Galena’s great claim is Ulysses S. Grant, who was working in his family’s leather goods store here, going nowhere, when the Civil War pulled him out and eventually made him a general and then a president. The town gave him a house when he came home a hero, and it stands on the hill still, preserved with much of the family’s own furniture inside. We toured it on a quiet morning, and I found it oddly moving — the modest rooms, the sense of a man who’d been ordinary here and would never be ordinary again. Lia lingered at the window where the hills roll away, and I wondered what he’d made of coming back to all this smallness after the size of what he’d seen.

A preserved brick house on a hillside surrounded by trees

Into the Hills

The country around Galena is the real surprise — the Driftless Area, a patch of the Midwest the glaciers somehow missed, so it kept its ridges and hollows and twisting valleys while everything around it was scraped flat.
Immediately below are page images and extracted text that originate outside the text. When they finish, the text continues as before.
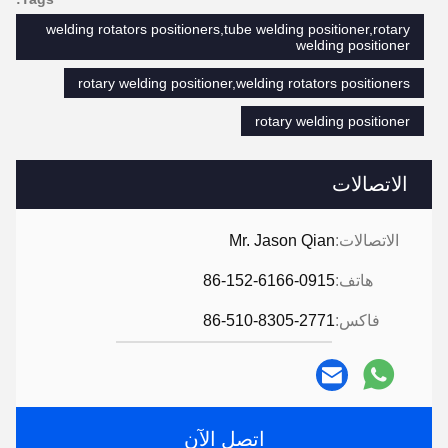
welding rotators positioners,tube welding positioner,rotary
welding positioner
rotary welding positioner,welding rotators positioners
rotary welding positioner
الاتصالات
الاتصالات:
Mr. Jason Qian
هاتف:
86-152-6166-0915
فاكس:
86-510-8305-2771
اتصل الآن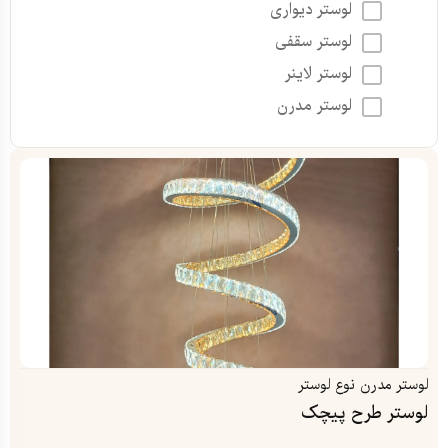
لوستر دیواری
لوستر سقفی
لوستر لاینر
لوستر مدرن
لوستر مدرن
نوع لوستر
لوستر طرح پیچک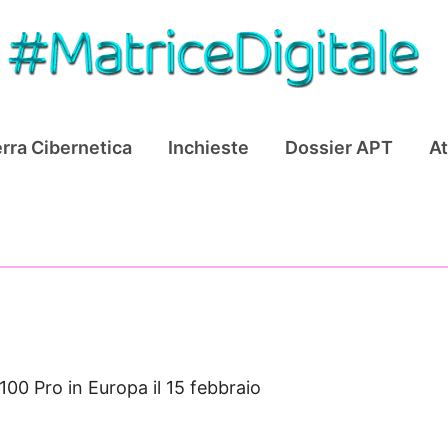
rra Cibernetica
Inchieste
Dossier APT
At
100 Pro in Europa il 15 febbraio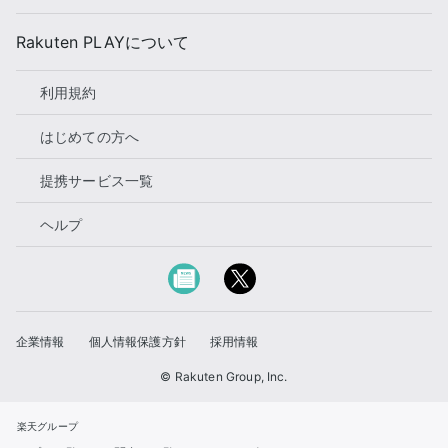
Rakuten PLAYについて
利用規約
はじめての方へ
提携サービス一覧
ヘルプ
企業情報
個人情報保護方針
採用情報
© Rakuten Group, Inc.
楽天グループ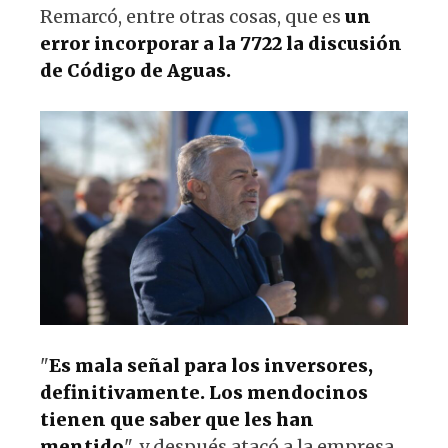
Remarcó, entre otras cosas, que es
un
error incorporar a la 7722 la discusión
de Código de Aguas.
"
Es mala señal para los inversores,
definitivamente. Los mendocinos
tienen que saber que les han
mentido
", y después atacó a la empresa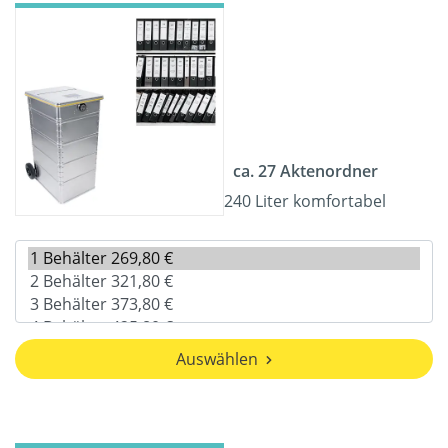
ca. 27 Aktenordner
240 Liter komfortabel
Auswählen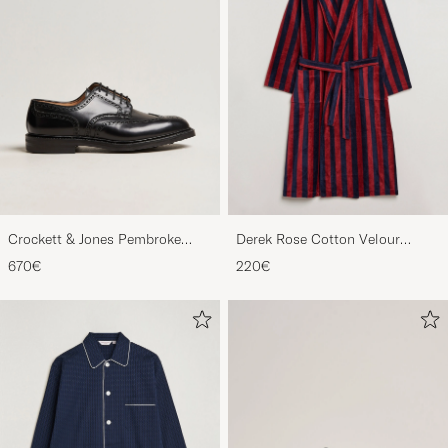
Crockett & Jones Pembroke
Derek Rose Cotton Velour
Derbys Black Calf
Striped Gown Red/Blue
670€
220€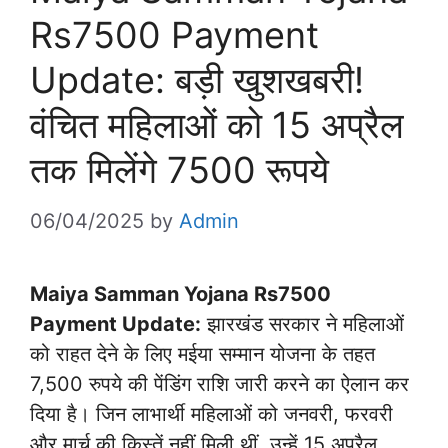
Rs7500 Payment
Update: बड़ी खुशखबरी!
वंचित महिलाओं को 15 अप्रैल
तक मिलेंगे 7500 रूपये
06/04/2025
by
Admin
Maiya Samman Yojana Rs7500
Payment Update:
झारखंड सरकार ने महिलाओं
को राहत देने के लिए मईया सम्मान योजना के तहत
7,500 रुपये की पेंडिंग राशि जारी करने का ऐलान कर
दिया है। जिन लाभार्थी महिलाओं को जनवरी, फरवरी
और मार्च की किस्तें नहीं मिली थीं, उन्हें 15 अप्रैल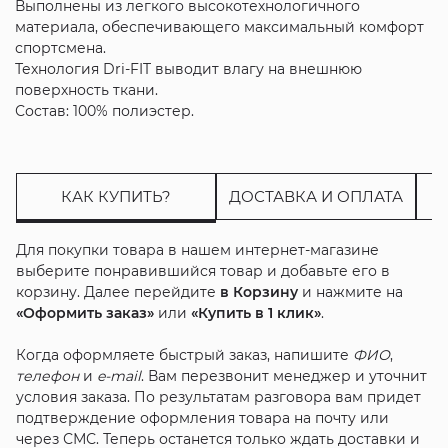
Выполнены из легкого высокотехнологичного
материала, обеспечивающего максимальный комфорт
спортсмена.
Технология Dri-FIT выводит влагу на внешнюю
поверхность ткани.
Состав: 100% полиэстер.
КАК КУПИТЬ?
ДОСТАВКА И ОПЛАТА
Для покупки товара в нашем интернет-магазине
выберите понравившийся товар и добавьте его в
корзину. Далее перейдите
в Корзину
и нажмите на
«Оформить заказ»
или
«Купить в 1 клик»
.
Когда оформляете быстрый заказ, напишите
ФИО
,
телефон
и
e-mail
. Вам перезвонит менеджер и уточнит
условия заказа. По результатам разговора вам придет
подтверждение оформления товара на почту или
через СМС. Теперь останется только ждать доставки и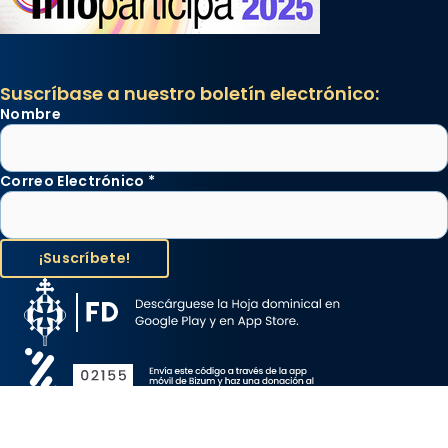
Suscríbase a nuestro boletín electrónico:
Nombre
Correo Electrónico
*
Aviso Legal
Protección de Datos
Política de Cookies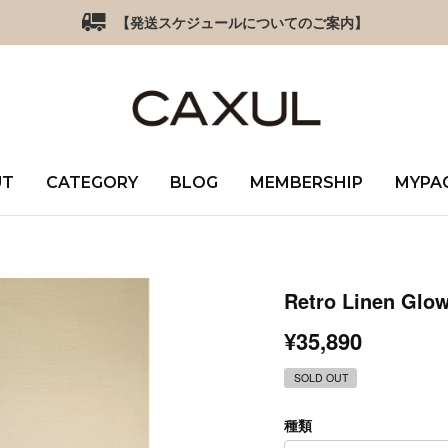
【発送スケジュールについてのご案内】
UT
CATEGORY
BLOG
MEMBERSHIP
MYPA
Retro Linen Glow
¥35,890
SOLD OUT
種類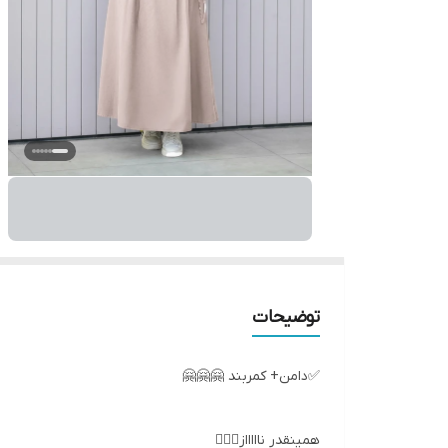
توضیحات
✅دامن+ کمربند 🤗🤗🤗
همینقدر ناااااز💁🏻‍♀️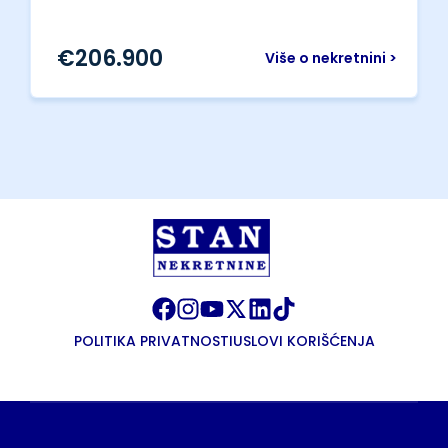
€
206.900
Više o nekretnini >
POLITIKA PRIVATNOSTI
USLOVI KORIŠĆENJA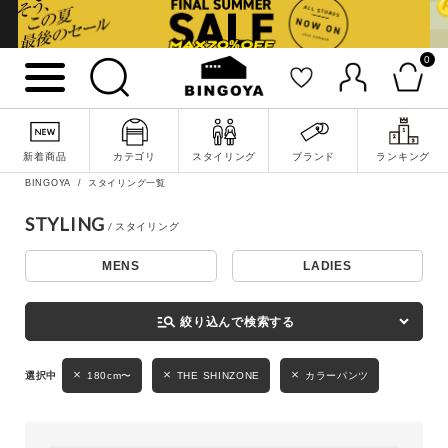
0
詳細検索
新着商品
カテゴリ
スタイリング
ブランド
ランキング
BINGOYA
スタイリング一覧
STYLING
MENS
LADIES
キーワード
manage_search
絞り込んで検索する
性別
180cm〜
THE SHINZONE
カラーパンツ
MENS
LADIES
KIDS
カテゴリ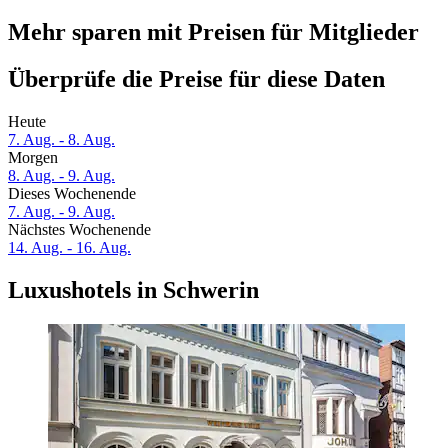
Mehr sparen mit Preisen für Mitglieder
Überprüfe die Preise für diese Daten
Heute
7. Aug. - 8. Aug.
Morgen
8. Aug. - 9. Aug.
Dieses Wochenende
7. Aug. - 9. Aug.
Nächstes Wochenende
14. Aug. - 16. Aug.
Luxushotels in Schwerin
We drove out into it one afternoon, past red barns and grazing cattle, up narrow lanes that crested onto views stretching toward the Mississippi. We stopped at a hilltop winery, sat on the terrace with a local red neither of us will remember, and watched the shadows of clouds drag slowly across the folded land. It didn’t feel like Illinois. It didn’t feel like anywhere in particular, which is exactly why we didn’t want to leave.

Rolling green hills and farmland stretching toward the horizon

Getting There

Galena sits in the far northwest corner of Illinois, right near the Mississippi and the borders of Iowa and Wisconsin. It’s about a three-hour drive west of Chicago, the nearest major airport, and roughly an hour and a half from Madison, Wisconsin. There’s no train or bus worth the trouble — this is a place you reach by car, and the last stretch through the Driftless hills is half the reward. Weekends bring crowds from Chicago, so aim for a weekday if you can, and give yourself two nights. One is never enough here.